Look through the lines below for the word "März", and copy every line that has it.

Segment Start: Data records

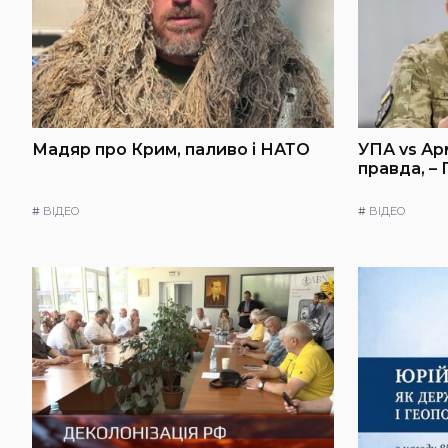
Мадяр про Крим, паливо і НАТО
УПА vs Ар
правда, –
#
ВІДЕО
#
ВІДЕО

Segment End: Data records
Segment Start: Data records

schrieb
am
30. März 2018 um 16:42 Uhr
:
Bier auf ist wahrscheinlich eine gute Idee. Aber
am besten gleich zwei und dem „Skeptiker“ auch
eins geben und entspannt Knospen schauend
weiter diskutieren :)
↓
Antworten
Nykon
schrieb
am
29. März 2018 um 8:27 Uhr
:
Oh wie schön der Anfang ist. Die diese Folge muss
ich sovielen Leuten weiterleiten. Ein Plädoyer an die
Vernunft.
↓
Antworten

Segment End: Data records

Solution to the problem.
30. März 2018 um 16:42 Uhr
29. März 2018 um 8:27 Uhr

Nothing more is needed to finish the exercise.